* [Exercise prompt]
Please retype every record exactly as it appears, omitting the pictures.

--- Materials provided Enclosed Below ---

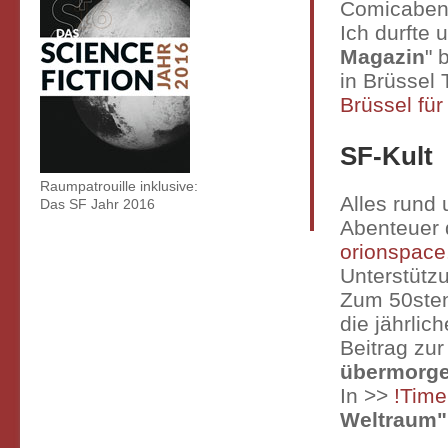
Comicaben
Ich durfte 
Magazin
" 
in Brüssel 
Brüssel fü
SF-Kult
Raumpatrouille inklusive:
Alles rund 
Das SF Jahr 2016
Abenteuer 
orionspace
Unterstützu
Zum 50sten
die jährlic
Beitrag zur
übermorg
In >>
!Time
Weltraum"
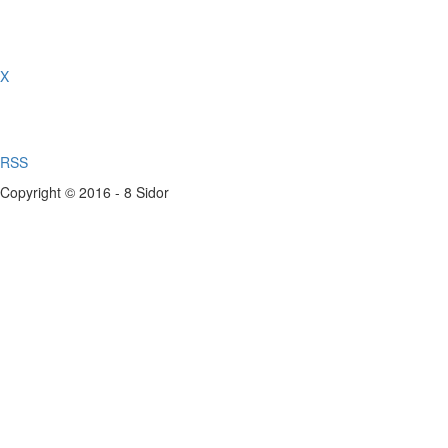
X
RSS
Copyright © 2016 - 8 Sidor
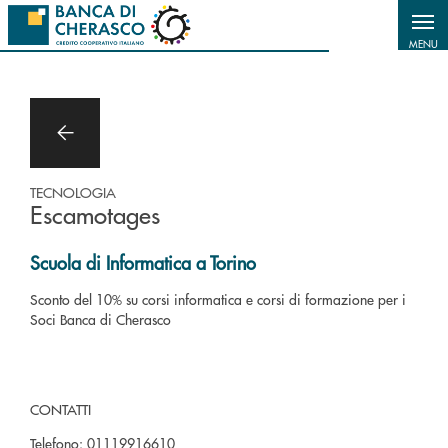
Salta al contenuto principale
MENU
TECNOLOGIA
Escamotages
Scuola di Informatica a Torino
Sconto del 10% su corsi informatica e corsi di formazione per i
Soci Banca di Cherasco
CONTATTI
Telefono:
01119916610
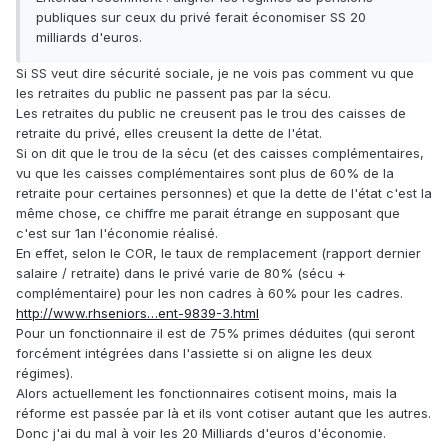
publiques sur ceux du privé ferait économiser SS 20
milliards d'euros.
Si SS veut dire sécurité sociale, je ne vois pas comment vu que
les retraites du public ne passent pas par la sécu.
Les retraites du public ne creusent pas le trou des caisses de
retraite du privé, elles creusent la dette de l'état.
Si on dit que le trou de la sécu (et des caisses complémentaires,
vu que les caisses complémentaires sont plus de 60% de la
retraite pour certaines personnes) et que la dette de l'état c'est la
même chose, ce chiffre me parait étrange en supposant que
c'est sur 1an l'économie réalisé.
En effet, selon le COR, le taux de remplacement (rapport dernier
salaire / retraite) dans le privé varie de 80% (sécu +
complémentaire) pour les non cadres à 60% pour les cadres.
http://www.rhseniors…ent-9839-3.html
Pour un fonctionnaire il est de 75% primes déduites (qui seront
forcément intégrées dans l'assiette si on aligne les deux
régimes).
Alors actuellement les fonctionnaires cotisent moins, mais la
réforme est passée par là et ils vont cotiser autant que les autres.
Donc j'ai du mal à voir les 20 Milliards d'euros d'économie.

--- End of Enclosed Materials provided ---

* [Solution]
Comicaben
Ich durfte 
Magazin
" 
in Brüssel 
Brüssel fü
SF-Kult
Raumpatrouille inklusive:
Alles rund 
Das SF Jahr 2016
Abenteuer 
orionspace
Unterstützu
Zum 50sten
die jährlic
Beitrag zur
übermorg
In >>
!Time
Weltraum"
X
RSS
Copyright © 2016 - 8 Sidor
Salta al contenuto principale
MENU
TECNOLOGIA
Escamotages
Scuola di Informatica a Torino
Sconto del 10% su corsi informatica e corsi di formazione per i
Soci Banca di Cherasco
CONTATTI
Telefono:
01119916610
publiques sur ceux du privé ferait économiser SS 20
milliards d'euros.
Si SS veut dire sécurité sociale, je ne vois pas comment vu que
les retraites du public ne passent pas par la sécu.
Les retraites du public ne creusent pas le trou des caisses de
retraite du privé, elles creusent la dette de l'état.
Si on dit que le trou de la sécu (et des caisses complémentaires,
vu que les caisses complémentaires sont plus de 60% de la
retraite pour certaines personnes) et que la dette de l'état c'est la
même chose, ce chiffre me parait étrange en supposant que
c'est sur 1an l'économie réalisé.
En effet, selon le COR, le taux de remplacement (rapport dernier
salaire / retraite) dans le privé varie de 80% (sécu +
complémentaire) pour les non cadres à 60% pour les cadres.
http://www.rhseniors…ent-9839-3.html
Pour un fonctionnaire il est de 75% primes déduites (qui seront
forcément intégrées dans l'assiette si on aligne les deux
régimes).
Alors actuellement les fonctionnaires cotisent moins, mais la
réforme est passée par là et ils vont cotiser autant que les autres.
Donc j'ai du mal à voir les 20 Milliards d'euros d'économie.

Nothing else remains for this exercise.